[Rd] as.data.frame peculiarities

Tue Mar 31 21:24:12 CEST 2009

Stavros Macrakis wrote:
> The documentation of as.data.frame is not explicit about how it generates
> column names for the simple vector case, but it seems to use the character
> form of the quoted argument, e.g.
>
> names(as.data.frame(1:3))
> [1] "1:3"
>
> But there is a strange case:
>
> names(as.data.frame(c("a")))
> [1] "if (stringsAsFactors) factor(x) else x"
>
>   

gosh!  you don't even need the c():

    names(as.data.frame(''))
    # same as above

i thought you don''t even need the '', but then you're served with the
following highly informative message:

    names(as.data.frame())
    # Error in as.data.frame() :
    #   element 1 is empty;
    #    the part of the args list of 'is.null' being evaluated was:
    #    (x)

which actually comes from as.data.frame().

> I feel fairly comfortable calling this a bug, though there is no explicit
> specification.
>   

maybe there is none so that it can always be claimed that you deal with
an intentional, but not (yet) documented feature, rather than a bug.

let's investigate this feature.  in

    names(as.data.frame('a'))

as.data.frame is generic, 'a' is character, thus
as.data.frame.character(x, ...)  is called with x = 'a'.  here's  the
code for as.data.frame.character:

    function (x, ..., stringsAsFactors = default.stringsAsFactors())
        as.data.frame.vector(if (stringsAsFactors) factor(x) else x, ...)

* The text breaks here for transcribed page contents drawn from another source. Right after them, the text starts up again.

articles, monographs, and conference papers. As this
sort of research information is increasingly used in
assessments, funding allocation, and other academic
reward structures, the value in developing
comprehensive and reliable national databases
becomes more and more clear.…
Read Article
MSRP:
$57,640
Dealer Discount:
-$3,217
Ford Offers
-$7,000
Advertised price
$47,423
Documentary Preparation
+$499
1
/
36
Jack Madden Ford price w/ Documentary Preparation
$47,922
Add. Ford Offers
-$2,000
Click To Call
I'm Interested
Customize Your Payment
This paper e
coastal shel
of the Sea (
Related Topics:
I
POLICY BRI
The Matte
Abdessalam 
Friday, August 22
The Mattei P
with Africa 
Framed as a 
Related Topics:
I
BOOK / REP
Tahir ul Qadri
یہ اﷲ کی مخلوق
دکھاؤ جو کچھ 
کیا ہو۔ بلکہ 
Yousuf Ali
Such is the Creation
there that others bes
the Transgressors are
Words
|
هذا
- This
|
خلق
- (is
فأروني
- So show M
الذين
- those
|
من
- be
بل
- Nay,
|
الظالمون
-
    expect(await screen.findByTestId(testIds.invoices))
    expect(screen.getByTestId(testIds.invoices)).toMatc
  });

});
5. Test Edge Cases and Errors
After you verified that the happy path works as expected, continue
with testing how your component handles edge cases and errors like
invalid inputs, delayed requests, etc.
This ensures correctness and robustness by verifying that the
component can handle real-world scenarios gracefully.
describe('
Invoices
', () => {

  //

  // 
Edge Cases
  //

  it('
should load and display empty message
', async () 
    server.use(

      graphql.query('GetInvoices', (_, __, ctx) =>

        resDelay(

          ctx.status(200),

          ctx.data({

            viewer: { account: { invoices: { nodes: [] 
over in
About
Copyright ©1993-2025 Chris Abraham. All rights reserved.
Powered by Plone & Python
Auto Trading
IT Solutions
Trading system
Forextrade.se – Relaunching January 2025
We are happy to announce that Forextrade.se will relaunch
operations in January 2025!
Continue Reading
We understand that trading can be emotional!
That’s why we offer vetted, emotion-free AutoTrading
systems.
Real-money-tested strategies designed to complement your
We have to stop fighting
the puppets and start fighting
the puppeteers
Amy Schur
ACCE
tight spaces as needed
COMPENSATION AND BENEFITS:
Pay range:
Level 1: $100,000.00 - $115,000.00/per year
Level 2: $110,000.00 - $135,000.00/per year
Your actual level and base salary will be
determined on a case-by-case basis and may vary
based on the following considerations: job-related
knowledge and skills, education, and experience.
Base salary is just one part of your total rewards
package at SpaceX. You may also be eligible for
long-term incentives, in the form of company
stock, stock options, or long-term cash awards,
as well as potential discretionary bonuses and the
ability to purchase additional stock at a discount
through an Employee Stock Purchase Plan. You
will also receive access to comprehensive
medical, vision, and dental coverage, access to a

and the as.data.frame.vector it calls:

    function (x, row.names = NULL, optional = FALSE, ...)
    {
        nrows <- length(x)
        nm <- paste(deparse(substitute(x), width.cutoff = 500L),
            collapse = " ")
        if (is.null(row.names)) {
            if (nrows == 0L)
                row.names <- character(0L)
            else if (length(row.names <- names(x)) == nrows &&
!any(duplicated(row.names))) {
            }
            else row.names <- .set_row_names(nrows)
        }
        names(x) <- NULL
        value <- list(x)
        if (!optional)
            names(value) <- nm
        attr(value, "row.names") <- row.names
        class(value) <- "data.frame"
        value
    }

watch carefully:  nm = paste(deparse(substitute(x)), width.cutoff=500L),
that is:

    nm = paste("if (stringsAsFactors) factor(x) else x", width.cutoff=500L)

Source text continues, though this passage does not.